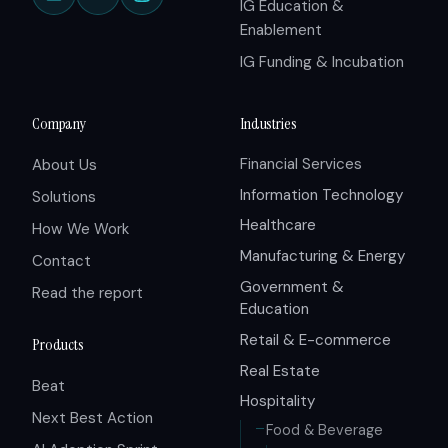
IG Education &
Enablement
IG Funding & Incubation
Company
Industries
Financial Services
About Us
Information Technology
Solutions
Healthcare
How We Work
Manufacturing & Energy
Contact
Government &
Read the report
Education
Retail & E-commerce
Products
Real Estate
Beat
Hospitality
Next Best Action
Food & Beverage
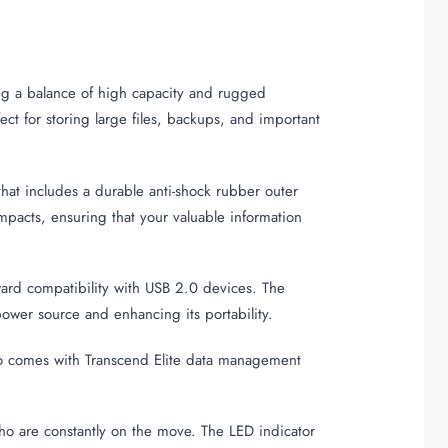
ing a balance of high capacity and rugged
ect for storing large files, backups, and important
hat includes a durable anti-shock rubber outer
mpacts, ensuring that your valuable information
ward compatibility with USB 2.0 devices. The
ower source and enhancing its portability.
also comes with Transcend Elite data management
ho are constantly on the move. The LED indicator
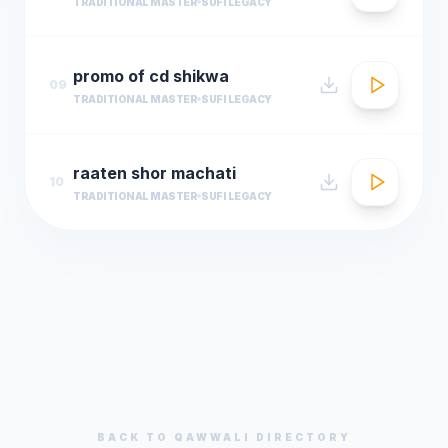
TRADITIONAL MASTER
SUFI LEGACY
promo of cd shikwa
09
TRADITIONAL MASTER
SUFI LEGACY
raaten shor machati
10
TRADITIONAL MASTER
SUFI LEGACY
BACK TO
QAWWALI
DIRECTORY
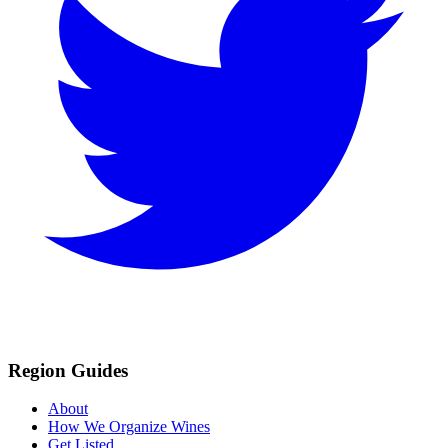
Region Guides
About
How We Organize Wines
Get Listed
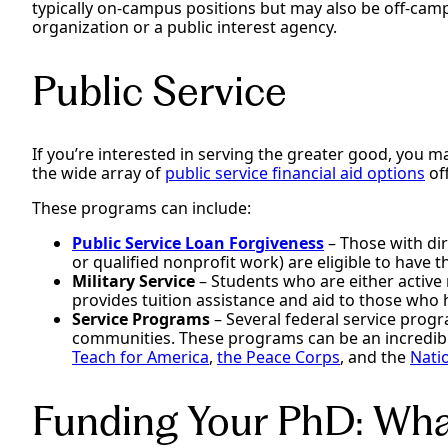
typically on-campus positions but may also be off-camp
organization or a public interest agency.
Public Service
If you’re interested in serving the greater good, you ma
the wide array of
public service financial aid options
of
These programs can include:
Public Service Loan Forgiveness
– Those with dir
or qualified nonprofit work) are eligible to have
Military Service
– Students who are either active 
provides tuition assistance and aid to those who 
Service Programs
– Several federal service progr
communities. These programs can be an incredibl
Teach for America
,
the Peace Corps
, and the
Nati
Funding Your PhD: What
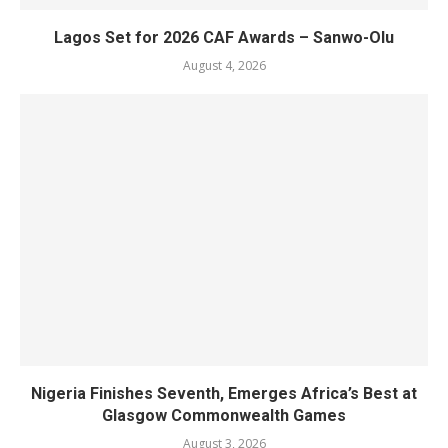
Lagos Set for 2026 CAF Awards – Sanwo-Olu
August 4, 2026
Nigeria Finishes Seventh, Emerges Africa’s Best at
Glasgow Commonwealth Games
August 3, 2026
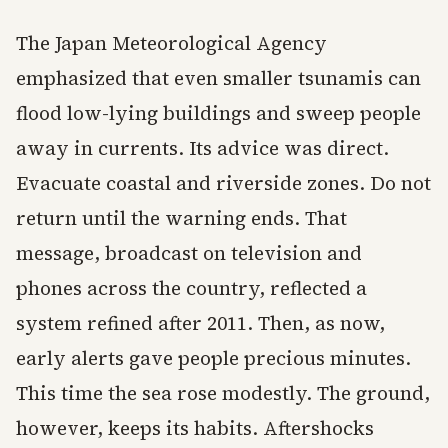
The Japan Meteorological Agency
emphasized that even smaller tsunamis can
flood low-lying buildings and sweep people
away in currents. Its advice was direct.
Evacuate coastal and riverside zones. Do not
return until the warning ends. That
message, broadcast on television and
phones across the country, reflected a
system refined after 2011. Then, as now,
early alerts gave people precious minutes.
This time the sea rose modestly. The ground,
however, keeps its habits. Aftershocks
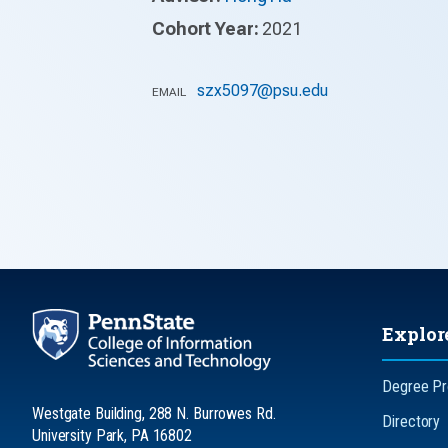
Cohort Year:
2021
szx5097@psu.edu
EMAIL
Explor
Degree P
Westgate Building, 288 N. Burrowes Rd.
Directory
University Park, PA 16802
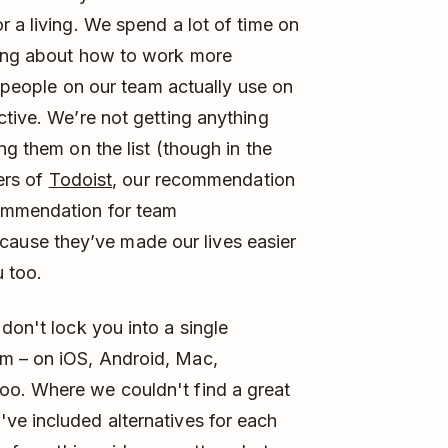
 a living. We spend a lot of time on
king about how to work more
at people on our team actually use on
ctive. We’re not getting anything
ng them on the list (though in the
ers of
Todoist
, our recommendation
ommendation for team
use they’ve made our lives easier
u too.
don't lock you into a single
m – on iOS, Android, Mac,
oo. Where we couldn't find a great
ve included alternatives for each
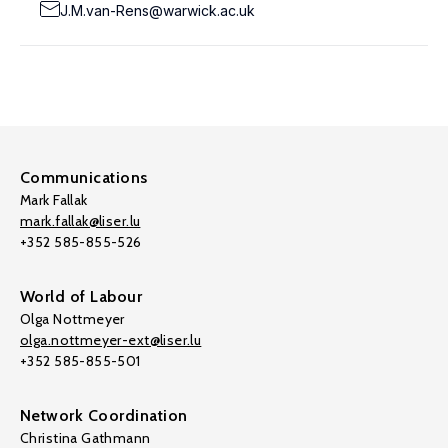
J.M.van-Rens@warwick.ac.uk
Communications
Mark Fallak
mark.fallak@liser.lu
+352 585-855-526
World of Labour
Olga Nottmeyer
olga.nottmeyer-ext@liser.lu
+352 585-855-501
Network Coordination
Christina Gathmann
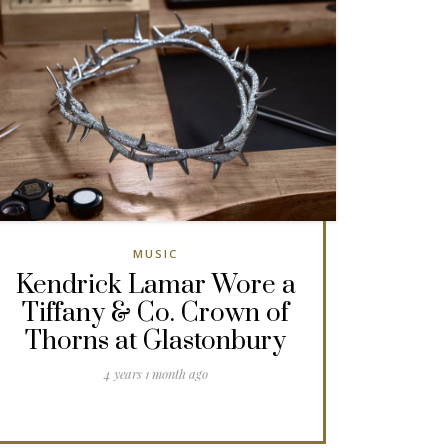
MUSIC
Kendrick Lamar Wore a
Tiffany & Co. Crown of
Thorns at Glastonbury
4 years 1 month ago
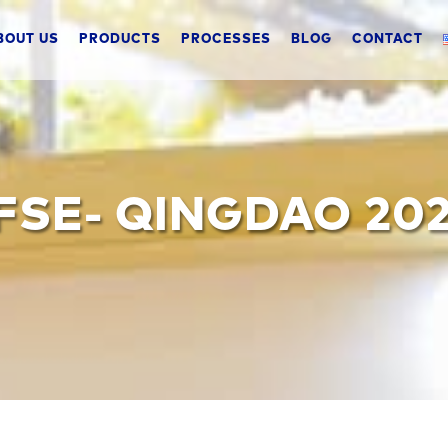
BOUT US
PRODUCTS
PROCESSES
BLOG
CONTACT
FSE- QINGDAO 202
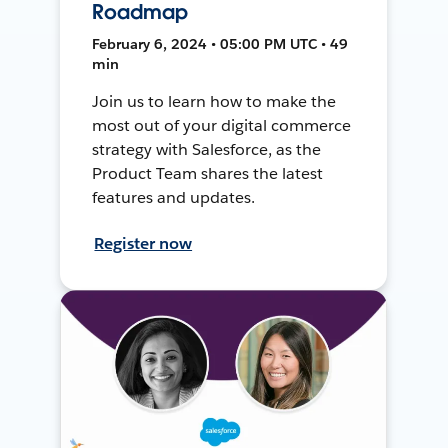
Roadmap
February 6, 2024 • 05:00 PM UTC • 49
min
Join us to learn how to make the
most out of your digital commerce
strategy with Salesforce, as the
Product Team shares the latest
features and updates.
Register now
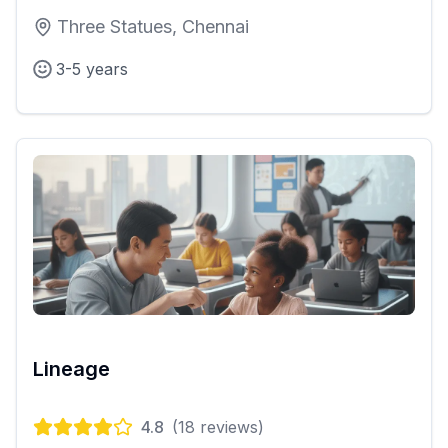
Three Statues, Chennai
3-5 years
Lineage
4.8
(
18
reviews)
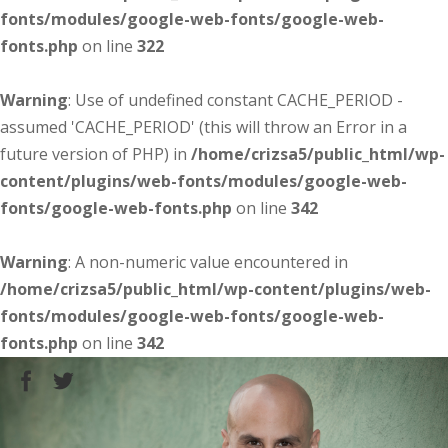
fonts/modules/google-web-fonts/google-web-
fonts.php
on line
322
Warning
: Use of undefined constant CACHE_PERIOD -
assumed 'CACHE_PERIOD' (this will throw an Error in a
future version of PHP) in
/home/crizsa5/public_html/wp-
content/plugins/web-fonts/modules/google-web-
fonts/google-web-fonts.php
on line
342
Warning
: A non-numeric value encountered in
/home/crizsa5/public_html/wp-content/plugins/web-
fonts/modules/google-web-fonts/google-web-
fonts.php
on line
342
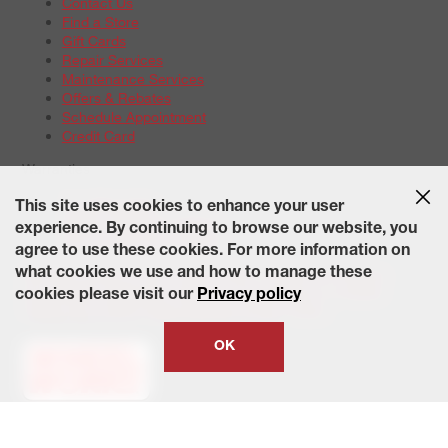
Contact Us
Find a Store
Gift Cards
Repair Services
Maintenance Services
Offers & Rebates
Schedule Appointment
Credit Card
Warranties
Tire Warranties
This site uses cookies to enhance your user
Battery Warranty Options
experience. By continuing to browse our website, you
Service Warranty Options
agree to use these cookies. For more information on
Site Map
Terms of Use
Privacy Policy
Contact Us
Careers
what cookies we use and how to manage these
Accessibility Statement
California Transparency in Supply
cookies please visit our
Privacy policy
Chains Act of 2010
State-Specific Privacy Policy
© 2026 Wheelworks. All Rights Reserved.
OK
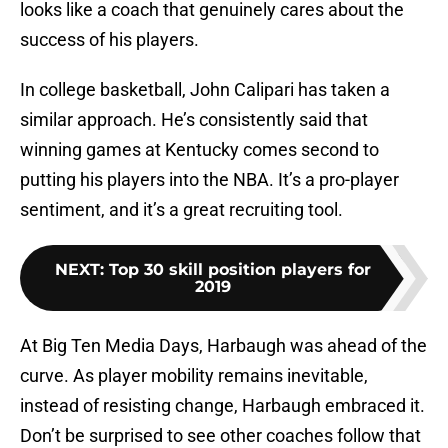
looks like a coach that genuinely cares about the
success of his players.
In college basketball, John Calipari has taken a
similar approach. He’s consistently said that
winning games at Kentucky comes second to
putting his players into the NBA. It’s a pro-player
sentiment, and it’s a great recruiting tool.
NEXT
:
Top 30 skill position players for
2019
At Big Ten Media Days, Harbaugh was ahead of the
curve. As player mobility remains inevitable,
instead of resisting change, Harbaugh embraced it.
Don’t be surprised to see other coaches follow that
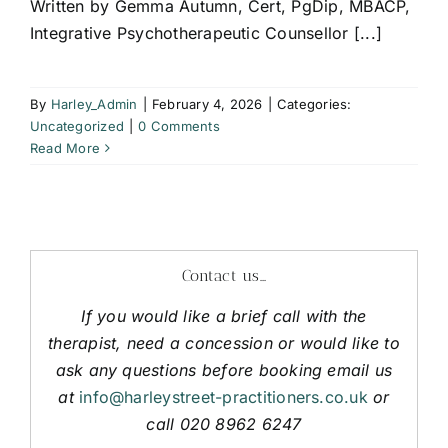
Written by Gemma Autumn, Cert, PgDip, MBACP,
Integrative Psychotherapeutic Counsellor [...]
By
Harley_Admin
|
February 4, 2026
|
Categories:
Uncategorized
|
0 Comments
Read More
Contact us…
If you would like a brief call with the
therapist, need a concession or would like to
ask any questions before booking email us
at
info@harleystreet-practitioners.co.uk
or
call 020 8962 6247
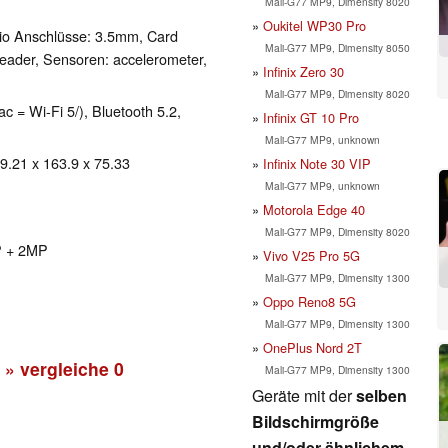
Mali-G77 MP9, Dimensity 8020
Oukitel WP30 Pro
io Anschlüsse: 3.5mm, Card
Mali-G77 MP9, Dimensity 8050
eader, Sensoren: accelerometer,
Infinix Zero 30
Mali-G77 MP9, Dimensity 8020
ac = Wi-Fi 5/), Bluetooth 5.2,
Infinix GT 10 Pro
Mali-G77 MP9, unknown
 9.21 x 163.9 x 75.33
Infinix Note 30 VIP
Mali-G77 MP9, unknown
Motorola Edge 40
Mali-G77 MP9, Dimensity 8020
P + 2MP
Vivo V25 Pro 5G
Mali-G77 MP9, Dimensity 1300
Oppo Reno8 5G
Mali-G77 MP9, Dimensity 1300
OnePlus Nord 2T
» vergleiche
0
Mali-G77 MP9, Dimensity 1300
Geräte mit der
selben
Bildschirmgröße
und/oder ähnlichem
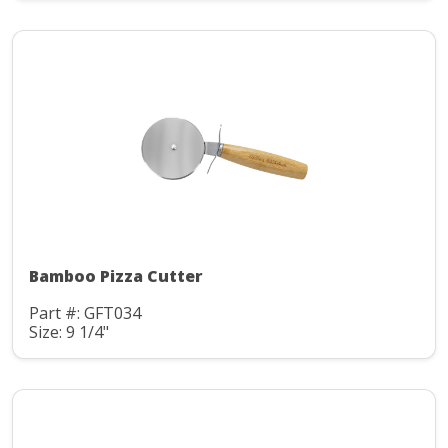
Bamboo Pizza Cutter
Part #: GFT034
Size: 9 1/4"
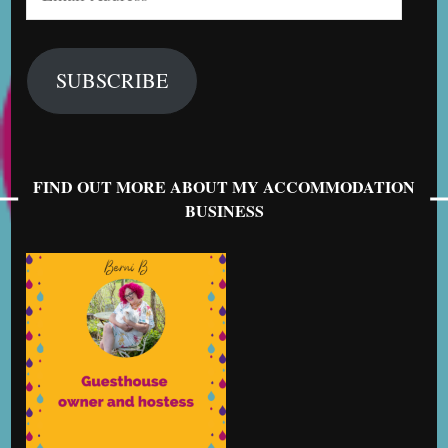
Address
SUBSCRIBE
FIND OUT MORE ABOUT MY ACCOMMODATION
BUSINESS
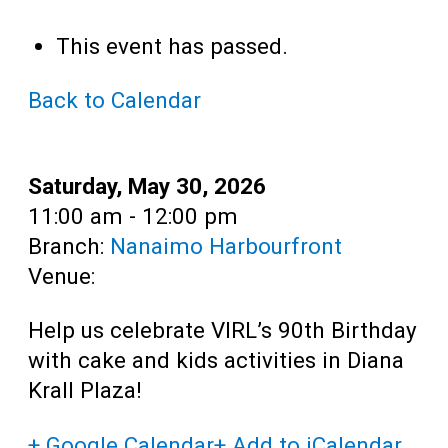
Teens
This event has passed.
Adults
Back to Calendar
Date:
Saturday, May 30, 2026
Time:
11:00 am - 12:00 pm
Branch:
Nanaimo Harbourfront
Venue:
Help us celebrate VIRL’s 90th Birthday
with cake and kids activities in Diana
Krall Plaza!
+ Google Calendar
+ Add to iCalendar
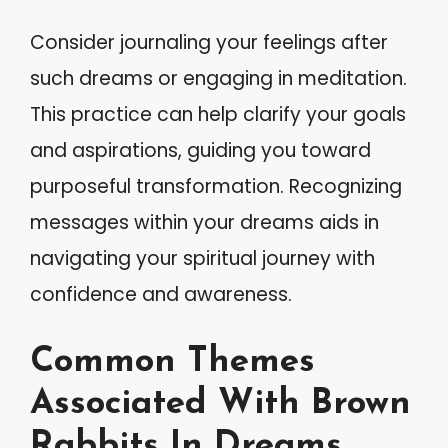
Consider journaling your feelings after
such dreams or engaging in meditation.
This practice can help clarify your goals
and aspirations, guiding you toward
purposeful transformation. Recognizing
messages within your dreams aids in
navigating your spiritual journey with
confidence and awareness.
Common Themes
Associated With Brown
Rabbits In Dreams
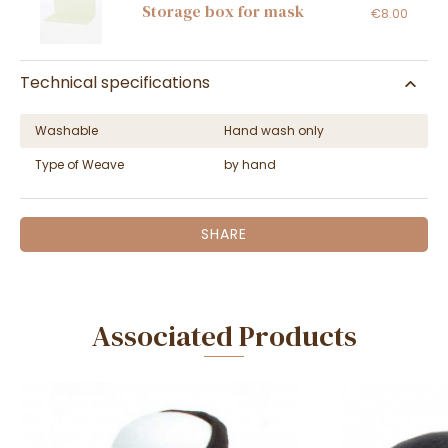
Storage box for mask
€8.00
Technical specifications
Washable
Hand wash only
Type of Weave
by hand
SHARE
Associated Products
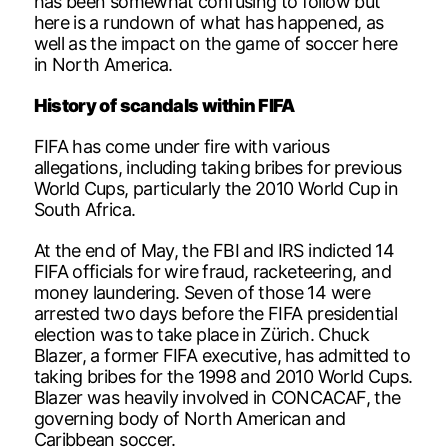
has been somewhat confusing to follow but
here is a rundown of what has happened, as
well as the impact on the game of soccer here
in North America.
History of scandals within FIFA
FIFA has come under fire with various
allegations, including taking bribes for previous
World Cups, particularly the 2010 World Cup in
South Africa.
At the end of May, the FBI and IRS indicted 14
FIFA officials for wire fraud, racketeering, and
money laundering. Seven of those 14 were
arrested two days before the FIFA presidential
election was to take place in Zürich. Chuck
Blazer, a former FIFA executive, has admitted to
taking bribes for the 1998 and 2010 World Cups.
Blazer was heavily involved in CONCACAF, the
governing body of North American and
Caribbean soccer.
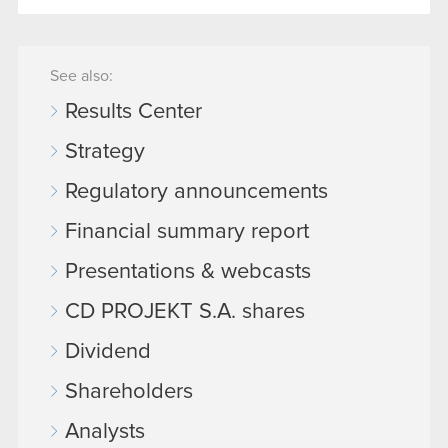
See also:
Results Center
Strategy
Regulatory announcements
Financial summary report
Presentations & webcasts
CD PROJEKT S.A. shares
Dividend
Shareholders
Analysts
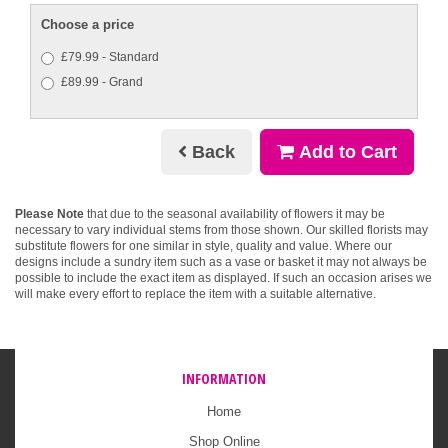
Choose a price
£79.99 - Standard
£89.99 - Grand
Back
Add to Cart
Please Note
that due to the seasonal availability of flowers it may be
necessary to vary individual stems from those shown. Our skilled florists may
substitute flowers for one similar in style, quality and value. Where our
designs include a sundry item such as a vase or basket it may not always be
possible to include the exact item as displayed. If such an occasion arises we
will make every effort to replace the item with a suitable alternative.
INFORMATION
Home
Shop Online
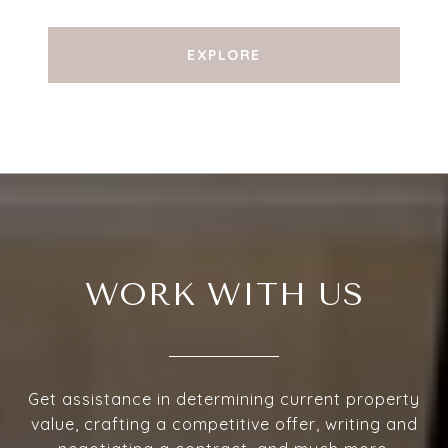
EXPLORE
WORK WITH US
Get assistance in determining current property
value, crafting a competitive offer, writing and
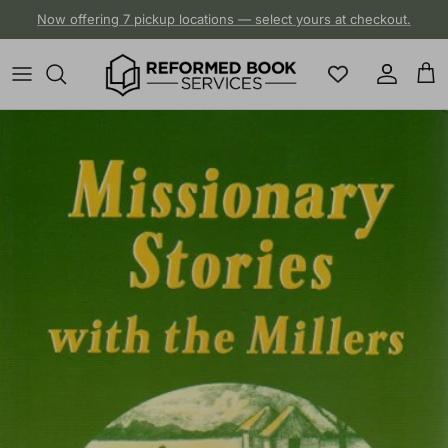
Skip to content
Now offering 7 pickup locations — select yours at checkout.
Account
Cart
Skip to product information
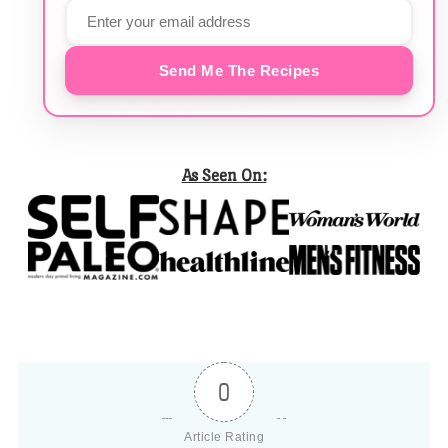
Send Me The Recipes
As Seen On:
0
Article Rating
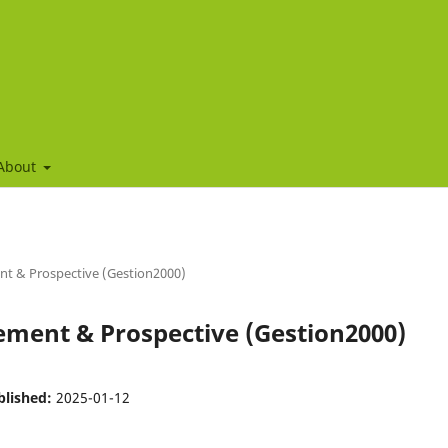
About
nt & Prospective (Gestion2000)
gement & Prospective (Gestion2000)
blished:
2025-01-12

Task item
Above is the material; set down exactly its lines from the one containing "Uncategorized" down to the one containing "Saturday, May 30, 2026", both included, leaving out any pictures.

Output
Uncategorized
|
0 Comments
Read More
Contact us…
If you would like a brief call with the
therapist, need a concession or would like to
ask any questions before booking email us
at
info@harleystreet-practitioners.co.uk
or
call 020 8962 6247
Mali-G77 MP9, Dimensity 8020
Oukitel WP30 Pro
io Anschlüsse: 3.5mm, Card
Mali-G77 MP9, Dimensity 8050
eader, Sensoren: accelerometer,
Infinix Zero 30
Mali-G77 MP9, Dimensity 8020
ac = Wi-Fi 5/), Bluetooth 5.2,
Infinix GT 10 Pro
Mali-G77 MP9, unknown
 9.21 x 163.9 x 75.33
Infinix Note 30 VIP
Mali-G77 MP9, unknown
Motorola Edge 40
Mali-G77 MP9, Dimensity 8020
P + 2MP
Vivo V25 Pro 5G
Mali-G77 MP9, Dimensity 1300
Oppo Reno8 5G
Mali-G77 MP9, Dimensity 1300
OnePlus Nord 2T
» vergleiche
0
Mali-G77 MP9, Dimensity 1300
Geräte mit der
selben
Bildschirmgröße
und/oder ähnlichem
Bamboo Pizza Cutter
Part #: GFT034
Size: 9 1/4"
Address
SUBSCRIBE
FIND OUT MORE ABOUT MY ACCOMMODATION
BUSINESS
Teens
This event has passed.
Adults
Back to Calendar
Date:
Saturday, May 30, 2026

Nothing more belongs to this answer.